The UN's World Food Program (WFP) has warned that 12 million people are expected to face the worst famine in 100 years in mere months, as fighting around the vital port of Hodeidah continues.

It has called on the Saudi-led coalition - which has been bombing the country since March 2015, with arms supplied by the US and UK - to halt airstrikes on the country which ordinarily imports 90 percent of its food.

More than eight million Yemenis are currently severely food insecure. The 2017 Yemen Humanitarian Response Plan warned 3 million children and pregnant or nursing women are acutely malnourished, including 400,000 children under the age of five.

Saudi created famine Yemen
© Reuters / Khaled Abdullah
The WFP's report is just the latest warning of humanitarian disaster in Yemen over the years, and yet, the plight of the Yemeni people goes largely underreported. The bombing of a school bus in August gained some traction, but the situation in Yemen doesn't usually inspire the same collective-handwringing as other conflicts.



Following the disappearance of Washington Post columnist Jamal Khashoggi, believed to have been dismembered inside the Saudi embassy in Turkey on October 2, the media is starting to pay more attention to the Kingdom and cast a more critical eye on Crown Prince Mohammad Bin Salman (MbS). The latest developments in the Khashoggi case are the main agenda in news programs and critical commentaries are appearing in countless mainstream outlets. The story is inspiring far more outrage than the death of some 10,000 Yemenis.

Khashoggi's last column in the Post highlighted the dire situation in Yemen, and suggested the Kingdom go from being "warmaker to peacemaker."



Sanders

However, not everyone has been quiet. Vermont Senator Bernie Sanders has used the Khashoggi outrage to draw attention to Yemen, saying it is the "world's largest humanitarian disaster," and that Khashoggi's disappearance "only underscores how urgent" it is for the US to redefine its relationship with the Gulf state.

The former Democratic presidential candidate plans to reintroduce his resolution to stop supporting the war in Yemen, to "show the Saudis they do not have a blank check to continue human rights violations."



Sanders, along with progressives like Tulsi Gabbard and Ro Khanna and libertarian Ron Paul are some of the only politicians to have called out Saudi atrocities before the Khashoggi affair.




Bandwagon journalists?


Khashoggi's fate has inspired a number of journalists to highlight other human rights abuses the Kingdom is accused of, with some shining a light on Yemen, prompting others to accuse them of hypocrisy.

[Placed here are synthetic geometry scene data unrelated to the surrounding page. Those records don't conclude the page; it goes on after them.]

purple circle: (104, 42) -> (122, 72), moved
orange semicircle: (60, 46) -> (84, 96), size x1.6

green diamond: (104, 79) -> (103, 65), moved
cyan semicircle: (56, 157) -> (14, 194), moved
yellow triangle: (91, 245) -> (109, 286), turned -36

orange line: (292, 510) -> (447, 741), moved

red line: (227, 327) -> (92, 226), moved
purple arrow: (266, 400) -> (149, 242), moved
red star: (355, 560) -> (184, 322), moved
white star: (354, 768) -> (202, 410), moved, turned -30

In some cases, these media outlets and journalists are guilty of having sung the praises of the young Crown Prince, despite the war's atrocities and human rights abuses not being secret. The Washington Post, whose owner Jeff Bezos attended a dinner party with MbS when he visited the US in March, has come out swinging in the wake of Khashoggi's disappearance, contradicting the many pro-Saudi pieces it has published in the past, some from people being paid by the Kingdom.

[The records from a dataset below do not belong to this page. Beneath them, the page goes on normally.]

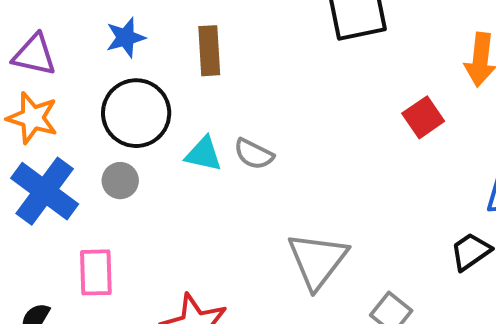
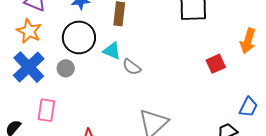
cyan triangle: (204, 154) -> (112, 51), moved

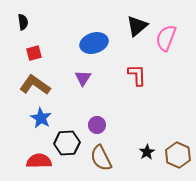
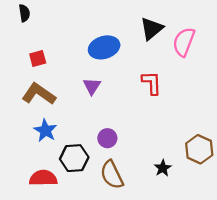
black semicircle: (23, 22) -> (24, 13), moved
brown hexagon: (178, 155) -> (199, 149), moved

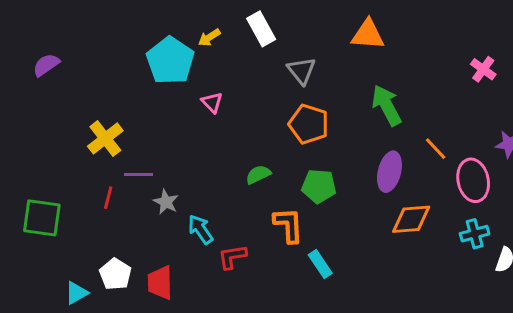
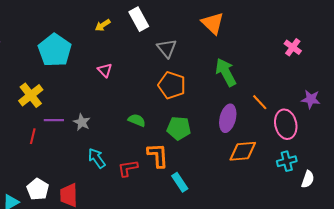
orange triangle: (368, 35) -> (213, 23), turned 40
cyan pentagon: (170, 61) -> (55, 50), moved
green semicircle: (258, 175) -> (137, 120), turned 48
gray star: (166, 202) -> (82, 122), moved
red L-shape: (232, 257) -> (128, 168), moved

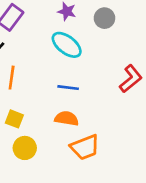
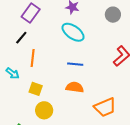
gray circle: (104, 18) -> (113, 15), moved
orange trapezoid: (85, 147) -> (105, 107), moved

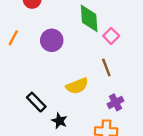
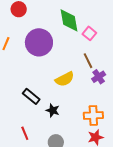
purple circle: (52, 40) -> (39, 42), size x1.4
purple cross: (116, 102) -> (99, 77), moved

New York Times columnist Tom Friedman, who penned a gushing article on MbS after visiting him in Riyadh last year, illustrated the lack of empathy elements of the media hold for Yemenis in a recent column which explained it would be "an unfathomable violation of norms of human decency, worse not in numbers but in principle than even the Yemen war," if Khashoggi is confirmed murdered by the Saudis.